There are many hypotheses about the causes of dementia, including deposits of amyloid plaques; tau proteins that self-replicate, contributing to neurofibrillary tangles; loss of cells that produce the neurotransmitter acetylcholine; and, more recently, genetic variants and inflammatory conditions.1-7
Although the cause of AD is not clear, recent research advances have furthered the understanding of AD. It now is known that pathophysiologic changes begin years before the disease manifests clinically and that the AD spectrum spans from clinically asymptomatic to severely impaired.8 In addition, biomarkers have been identified and are beginning to be used to aid in diagnosis, instead of diagnosis being based solely on its clinical presentation as has been done historically.
Recognizing the concept of AD as a physiologic continuum is essential in the development of diagnostic tools, management strategies, and disease-modifying therapies (DMTs).8.9
Alzheimer Dementia Redefined
In 2011, the National Institute of Neurological and Communicative Disorders and Stroke and the Alzheimer’s Disease and Related Disorders Association revised the 1984 criteria for AD,10 incorporating scientific advances in the field.11,12 The following clinical dementia rating (CDR) from the new criteria describes clinical disease progression11:
- Preclinical (initial stage): brain changes may already be in progress, but clinical symptoms are not yet apparent.
- Mild cognitive impairment (MCI): marked by symptoms of memory and/or other thinking problems that are greater than normal for a person’s age and education but do not interfere with his or her independence.
- Alzheimer’s dementia (final stage): symptoms such as memory loss, word-finding difficulties, and visual/spatial problems are severe enough to impact the ability to function independently.
The main objective of the revised criteria was to be flexible enough to be used by clinicians without access to neuropsychological testing, advanced imaging, and cerebrospinal fluid analysis and by researchers with access to these tools.9 The modified criteria have been reliable for the diagnosis of probable AD, with a sensitivity of 81% and specificity of 70% across more than a dozen clinical pathological studies.12
The modified diagnostic criteria are intended to incorporate the spectrum of severity, ranging from the mildest to the most severe stages of dementia.12 Diagnosis of a cognitive impairment should include a patient history obtained directly from the patient and a knowledgeable source (caretaker, relative) in combination with objective cognitive assessment with either a “bedside” mental status examination or neuropsychological testing.12 When the diagnosis is still unclear, neuropsychological testing should be conducted.

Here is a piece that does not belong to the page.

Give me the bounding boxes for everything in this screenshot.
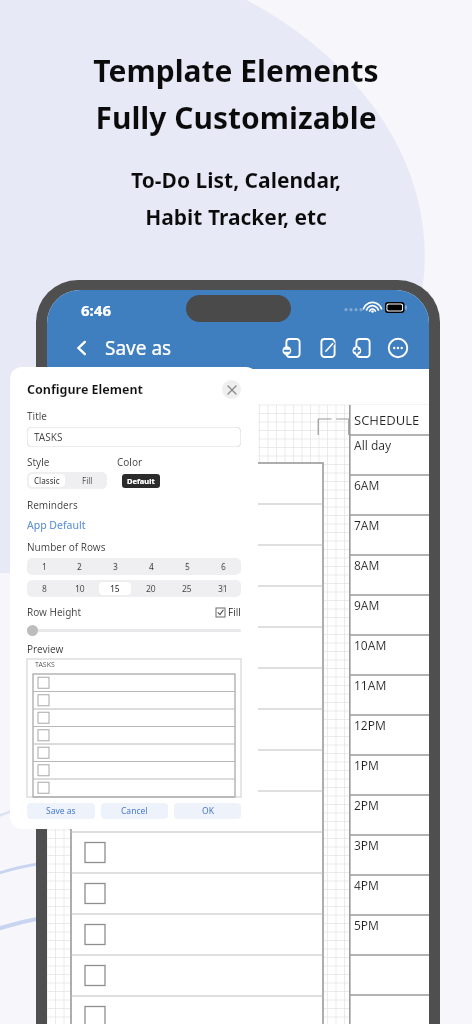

In addition, the documented deficit must involve at least 2 of the following 5 areas12:
- Impaired ability to acquire and remember new information: repetitive questions or conversations, misplacing personal belongings, forgetting events or appointments, getting lost on a familiar route.
- Impaired reasoning and handling of complex tasks, poor judgment: poor understanding of safety risks, an inability to manage finances, poor decision-making ability, and an inability to plan complex or sequential activities.
- Impaired visuospatial abilities: an inability to recognize faces or common objects or to find objects in direct view despite good acuity, an inability to operate simple implements, and difficulty in orienting clothing to the body.
- Impaired language functions (speaking, reading, writing): difficulty thinking of common words while speaking, hesitations, and errors in speech, spelling, and writing.
- Changes in personality, behavior, or comportment: uncharacteristic mood fluctuations, such as agitation, impaired motivation and initiative, apathy, loss of drive, social withdrawal, decreased interest in previous activities, loss of empathy, compulsive or obsessive behaviors, and socially unacceptable behaviors.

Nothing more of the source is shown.